▶ Activity:
Look through the listing below for the line with "ресурсу. Від точності даних приладів" and the line with "e dr. Merkely Béla.". Copy both, along with every line between them, exactly and with no pictures.

▶ Data shown:
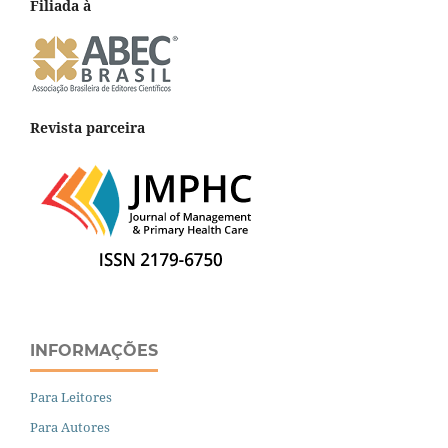
Filiada à
Revista parceira
INFORMAÇÕES
Para Leitores
Para Autores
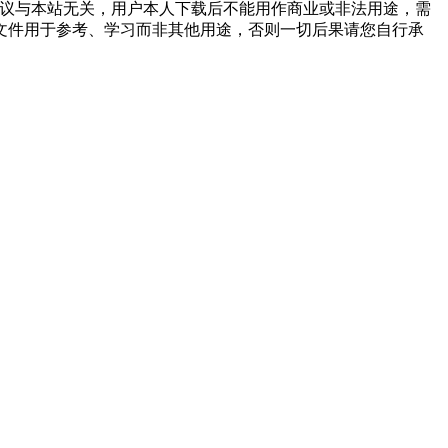
争议与本站无关，用户本人下载后不能用作商业或非法用途，需
文件用于参考、学习而非其他用途，否则一切后果请您自行承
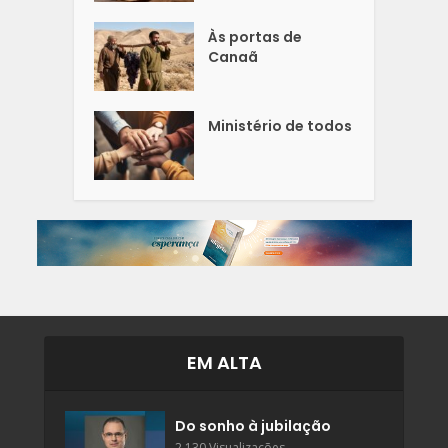
Às portas de
Canaã
Ministério de todos
EM ALTA
Do sonho à jubilação
2.130 Visualizações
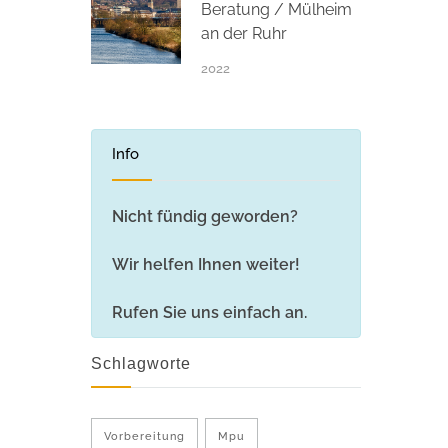
Beratung / Mülheim
an der Ruhr
2022
Info
Nicht fündig geworden?
Wir helfen Ihnen weiter!
Rufen Sie uns einfach an.
Schlagworte
Vorbereitung
Mpu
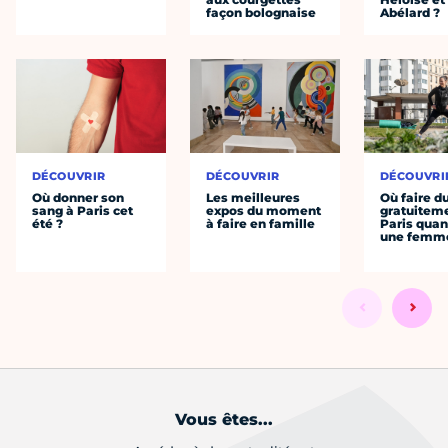
façon bolognaise
Abélard ?
DÉCOUVRIR
DÉCOUVRIR
DÉCOUVRI
Où donner son
Les meilleures
Où faire d
sang à Paris cet
expos du moment
gratuitem
été ?
à faire en famille
Paris quan
une femm
Vous êtes...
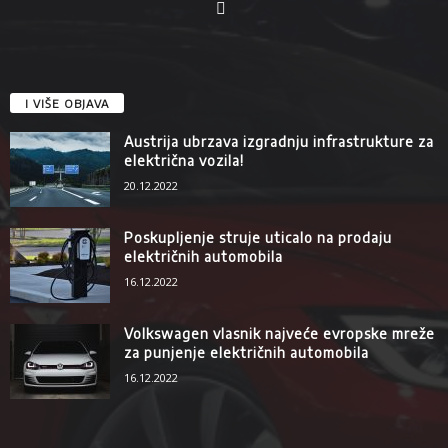
I VIŠE OBJAVA
Austrija ubrzava izgradnju infrastrukture za
električna vozila!
20.12.2022
Poskupljenje struje uticalo na prodaju
električnih automobila
16.12.2022
Volkswagen vlasnik najveće evropske mreže
za punjenje električnih automobila
16.12.2022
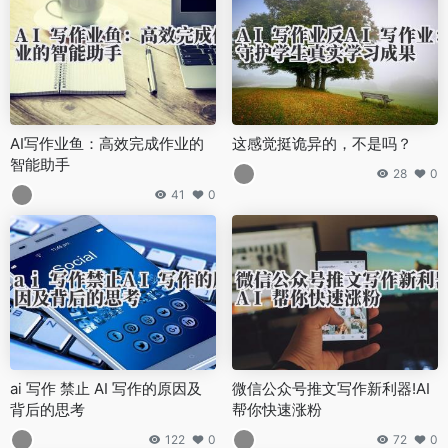
AI写作业鱼：高效完成作业的
这感觉挺诡异的，不是吗？
智能助手
28
0
41
0
ai 写作 禁止 AI 写作的原因及
微信公众号推文写作新利器!AI
背后的思考
帮你快速涨粉
122
0
72
0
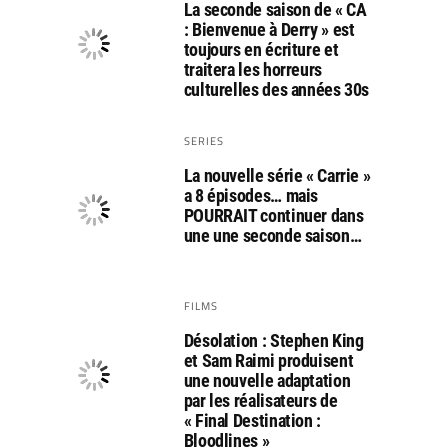
La seconde saison de « CA
: Bienvenue à Derry » est
toujours en écriture et
traitera les horreurs
culturelles des années 30s
SERIES
La nouvelle série « Carrie »
a 8 épisodes… mais
POURRAIT continuer dans
une une seconde saison…
FILMS
Désolation : Stephen King
et Sam Raimi produisent
une nouvelle adaptation
par les réalisateurs de
« Final Destination :
Bloodlines »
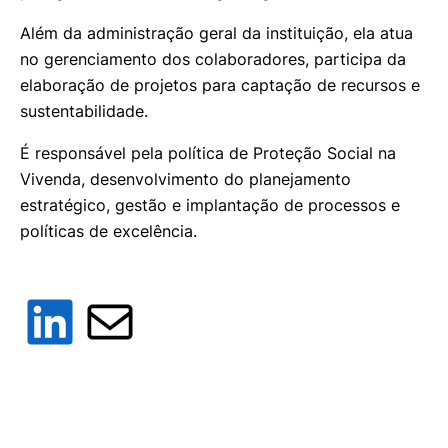
Além da administração geral da instituição, ela atua
no gerenciamento dos colaboradores, participa da
elaboração de projetos para captação de recursos e
sustentabilidade.
É responsável pela política de Proteção Social na
Vivenda, desenvolvimento do planejamento
estratégico, gestão e implantação de processos e
políticas de excelência.
LinkedIn
Mail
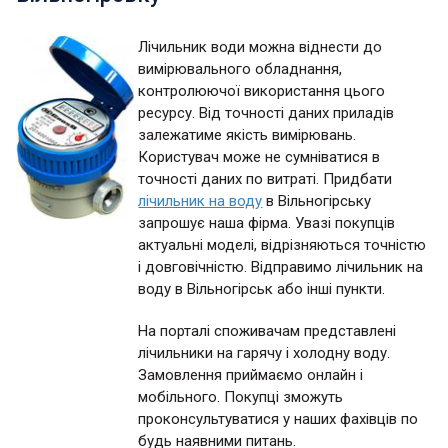
Лічильник води можна віднести до
вимірювального обладнання,
контролюючої використання цього
ресурсу. Від точності даних приладів
залежатиме якість вимірювань.
Користувач може не сумніватися в
точності даних по витраті. Придбати
лічильник на воду
в Вільногірську
запрошує наша фірма. Увазі покупців
актуальні моделі, відрізняються точністю
і довговічністю. Відправимо лічильник на
воду в Вільногірськ або інші пункти.
На порталі споживачам представлені
лічильники на гарячу і холодну воду.
Замовлення приймаємо онлайн і
мобільного. Покупці зможуть
проконсультуватися у наших фахівців по
будь наявними питань.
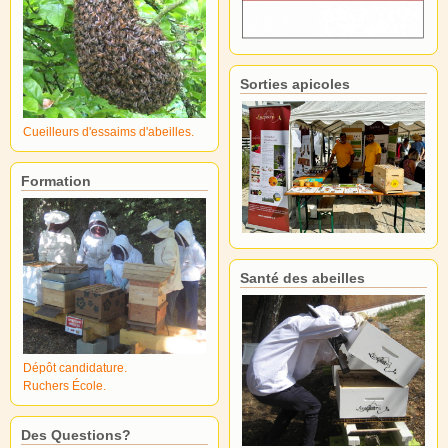
Sorties apicoles
Cueilleurs d'essaims d'abeilles.
Formation
Santé des abeilles
Dépôt candidature.
Ruchers École.
Des Questions?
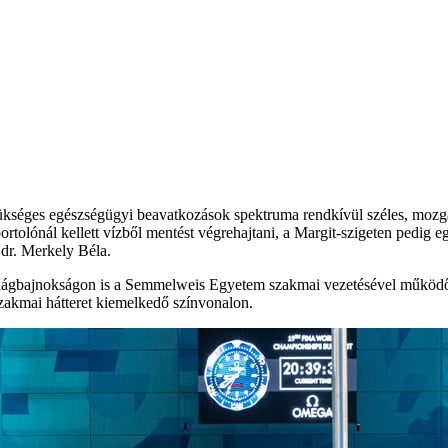
kséges egészségügyi beavatkozások spektruma rendkívül széles, mozgá
ortolónál kellett vízből mentést végrehajtani, a Margit-szigeten pedig egy
e dr. Merkely Béla.
világbajnokságon is a Semmelweis Egyetem szakmai vezetésével működő s
zakmai hátteret kiemelkedő színvonalon.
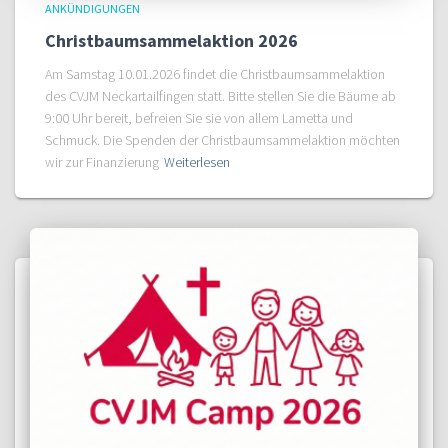
ANKÜNDIGUNGEN
Christbaumsammelaktion 2026
Am Samstag 10.01.2026 findet die Christbaumsammelaktion
des CVJM Neckartailfingen statt. Bitte stellen Sie die Bäume ab
9:00 Uhr bereit, befreien Sie sie von allem Lametta und
Schmuck. Die Spenden der Christbaumsammelaktion möchten
wir zur Finanzierung
Weiterlesen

▶ Task solution:
ресурсу. Від точності даних приладів
залежатиме якість вимірювань.
Користувач може не сумніватися в
точності даних по витраті. Придбати
лічильник на воду
в Вільногірську
запрошує наша фірма. Увазі покупців
актуальні моделі, відрізняються точністю
і довговічністю. Відправимо лічильник на
воду в Вільногірськ або інші пункти.
На порталі споживачам представлені
лічильники на гарячу і холодну воду.
Замовлення приймаємо онлайн і
мобільного. Покупці зможуть
проконсультуватися у наших фахівців по
будь наявними питань.
Sorties apicoles
Cueilleurs d'essaims d'abeilles.
Formation
Santé des abeilles
Dépôt candidature.
Ruchers École.
Des Questions?
kséges egészségügyi beavatkozások spektruma rendkívül széles, mozgá
ortolónál kellett vízből mentést végrehajtani, a Margit-szigeten pedig egy
e dr. Merkely Béla.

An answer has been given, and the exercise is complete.